$C^*$ algebra has a nonzero finite dimensional quotient

Question

I wonder what is the exact definition of quotient.If $C^*$ algebra $A$ has finite dimensional quotient,does this mean that there is a finite dimensional $C^*$ subalgebra $B$ such that the map from $A$ to $B$ is quotient map?

Answer 1

No, a quotient is not (necessarily) a subalgebra.

It means that there is a closed ideal $I$ inside $A$ such that $A/I$ (which has a naturally defined $C^*$-algebra structure) is a finite-dimensional $C^*$-algebra.
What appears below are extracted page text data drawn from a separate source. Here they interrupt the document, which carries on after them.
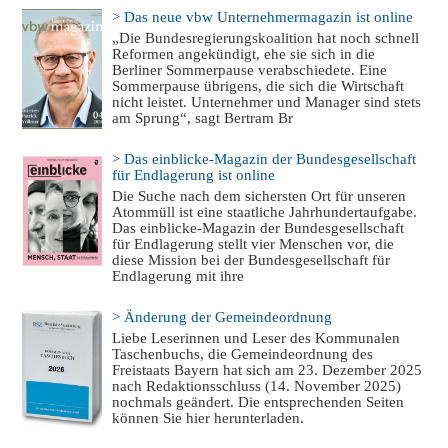
> Das neue vbw Unternehmermagazin ist online
„Die Bundesregierungskoalition hat noch schnell
Reformen angekündigt, ehe sie sich in die
Berliner Sommerpause verabschiedete. Eine
Sommerpause übrigens, die sich die Wirtschaft
nicht leistet. Unternehmer und Manager sind stets
am Sprung“, sagt Bertram Br
> Das einblicke-Magazin der Bundesgesellschaft
für Endlagerung ist online
Die Suche nach dem sichersten Ort für unseren
Atommüll ist eine staatliche Jahrhundertaufgabe.
Das einblicke-Magazin der Bundesgesellschaft
für Endlagerung stellt vier Menschen vor, die
diese Mission bei der Bundesgesellschaft für
Endlagerung mit ihre
> Änderung der Gemeindeordnung
Liebe Leserinnen und Leser des Kommunalen
Taschenbuchs, die Gemeindeordnung des
Freistaats Bayern hat sich am 23. Dezember 2025
nach Redaktionsschluss (14. November 2025)
nochmals geändert. Die entsprechenden Seiten
können Sie hier herunterladen.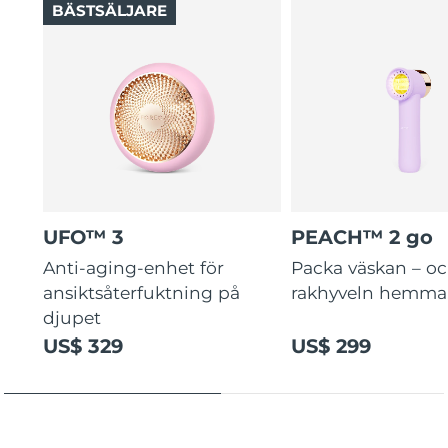
BÄSTSÄLJARE
UFO™ 3
PEACH™ 2 go
Anti-aging-enhet för
Packa väskan – o
ansiktsåterfuktning på
rakhyveln hemma
djupet
US$ 329
US$ 299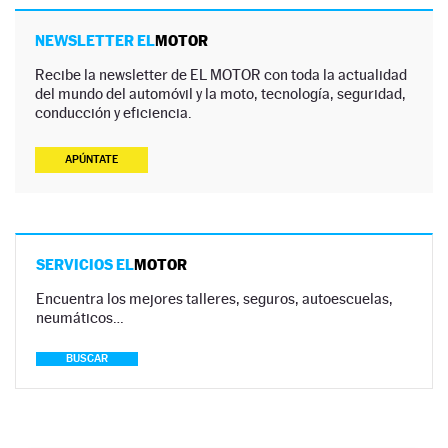
NEWSLETTER EL
MOTOR
Recibe la newsletter de EL MOTOR con toda la actualidad
del mundo del automóvil y la moto, tecnología, seguridad,
conducción y eficiencia.
APÚNTATE
SERVICIOS EL
MOTOR
Encuentra los mejores talleres, seguros, autoescuelas,
neumáticos…
BUSCAR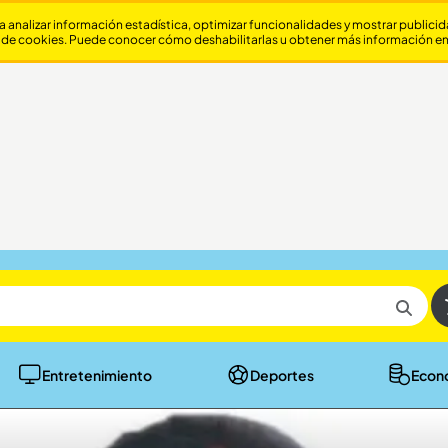
a analizar información estadística, optimizar funcionalidades y mostrar publici
 de cookies. Puede conocer cómo deshabilitarlas u obtener más información e
Entretenimiento
Deportes
Econ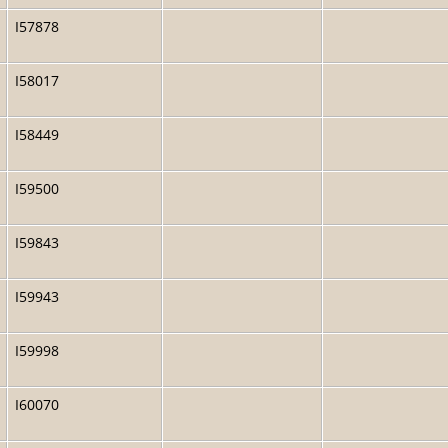
I57878
I58017
I58449
I59500
I59843
I59943
I59998
I60070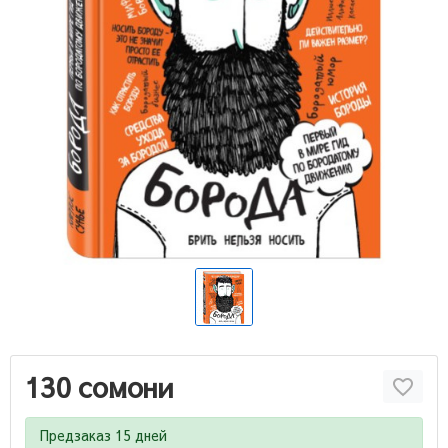
130 сомони
Предзаказ 15 дней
As an example take $A=\mathcal C(X)$ to be the $C^*$-algebra of (complex valued) continuous functions on a locally compact topological space $X$ and let $I_x$ be the ideal $I_x=\{f\in \mathcal A \, : f(x)=0\}$. Then $A/I_x\simeq \mathbb C$ is a $1$-dimensional $C^*$-algebra.

Answer 2

Let $X$ be a compact, Hausdorff and path-connected space. Let $x,y \in X$ be two different points and $I_{x,y} = \{ f \in C(X) : f(x) = f(y) = 0 \}$. Take $A = C(X)$ and $B = \mathbb{C} \oplus \mathbb{C} = A/I_{x,y}$. Clearly $\mathbb{C}^2$ is not a subalgebra of $C(X)$. Otherwise the image of $(0,1)$ will be a nontrivial projection in $C(X)$, i.e. a projection whose spectra contains both $0$ and $1$. But a continuous function in a connected space cannot take only the values $0$ and $1$, giving a contradiction.